Threats Tagged 'exposed'

A massive data leak exposed approximately 24 billion stolen credentials collected from various sources including infostealer logs, Telegram cybercrime channels, and breach compilations. The data included usernames, email addresses, plaintext passwords, and associated service URLs. The leak was discovered in an exposed Elasticsearch cluster containing over 8.3 terabytes of data. The database was taken offline shortly after discovery, limiting further investigation. The exposed credentials put billions of accounts at risk of takeover, especially those without multi-factor authentication enabled. The data owner appeared to actively update the collection with recent breach information. No specific software versions are affected as this is a data breach event rather than a software vulnerability.

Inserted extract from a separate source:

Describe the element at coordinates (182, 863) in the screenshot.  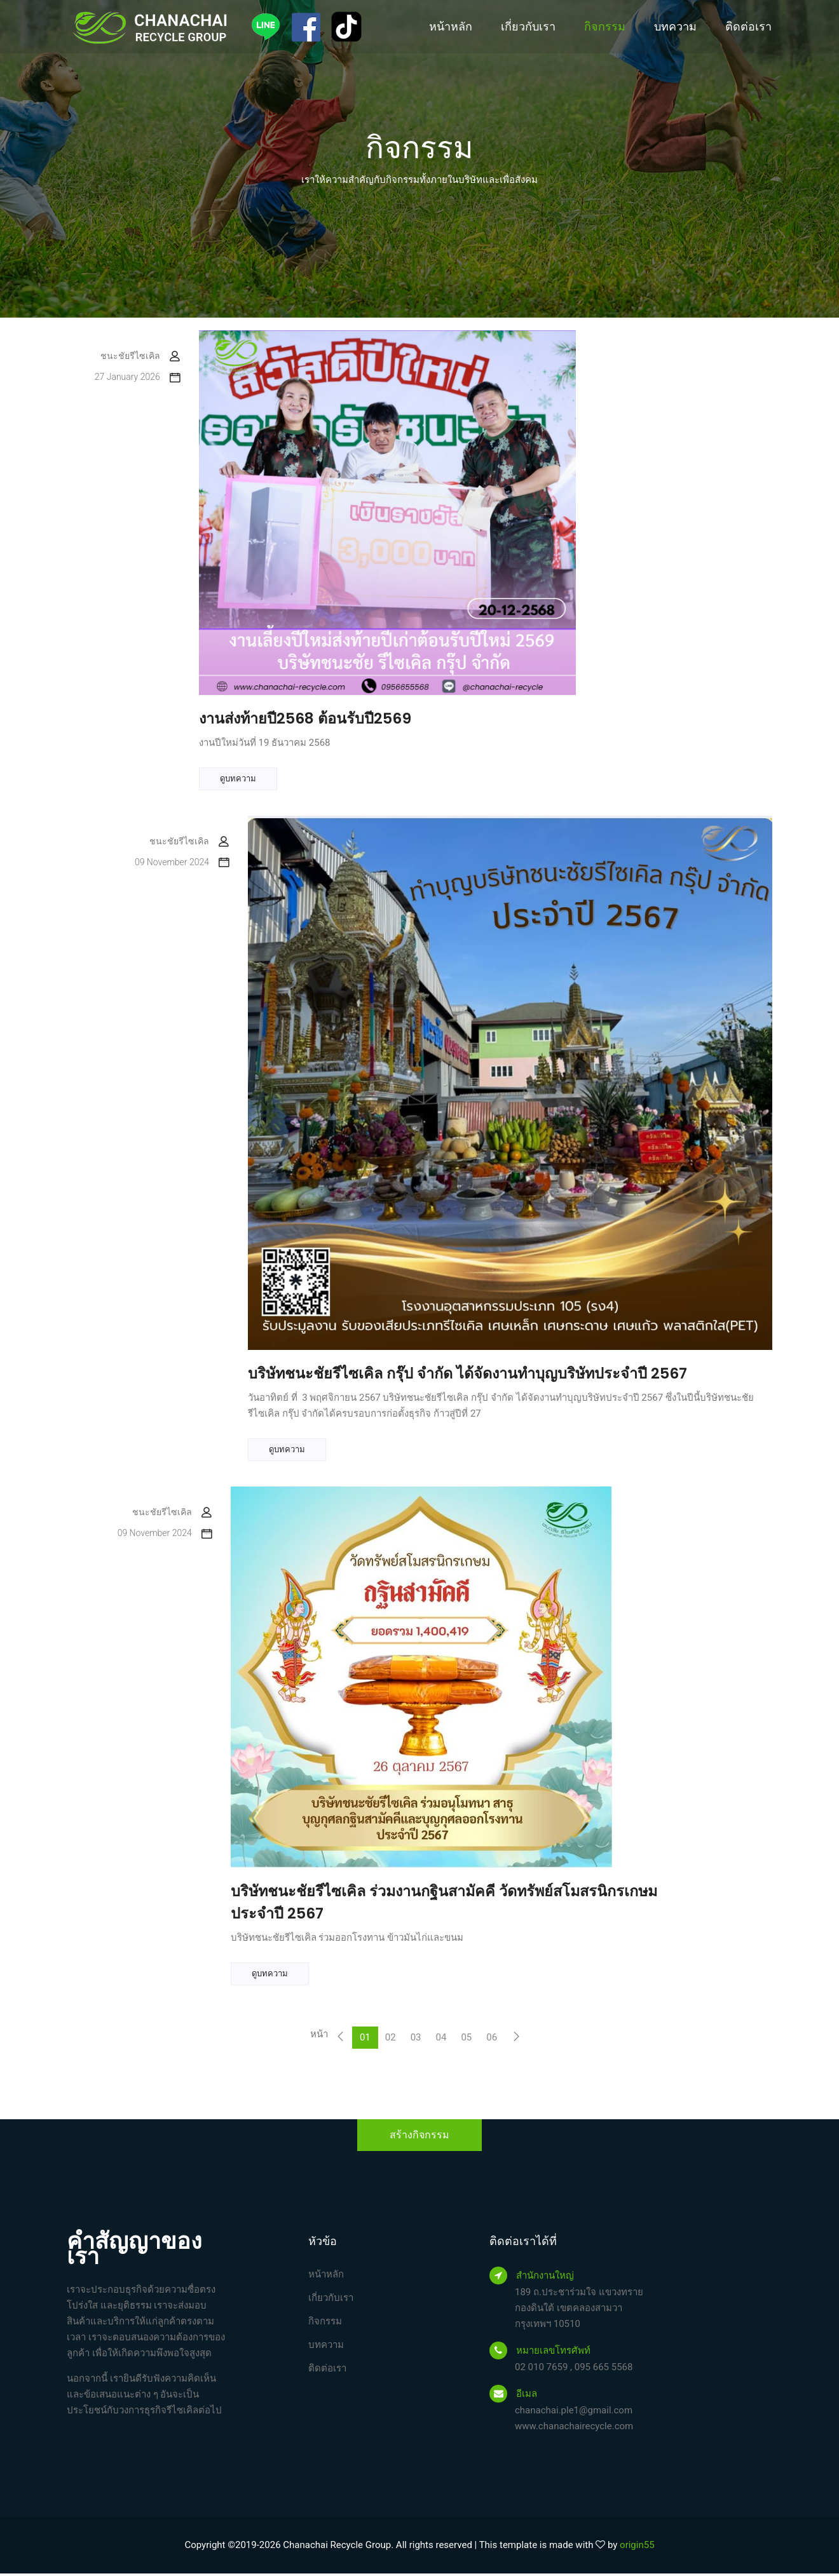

A report reveals that over 2,000 AI-built applications created on vibe-coding platforms are publicly exposed on the internet without adequate access controls, often granting admin access by default. These applications connect directly to corporate production systems and contain sensitive corporate, operational, or personal data. The exposure results from employees building and deploying these apps without IT or security oversight, exploiting gaps in traditional security tools that do not monitor session-layer activities or custom AI-built applications. This risk surface spans multiple industries and continents and persists despite mature security stacks. The issue is not due to malicious intent but rather the lack of governance and visibility over these new AI-driven development workflows.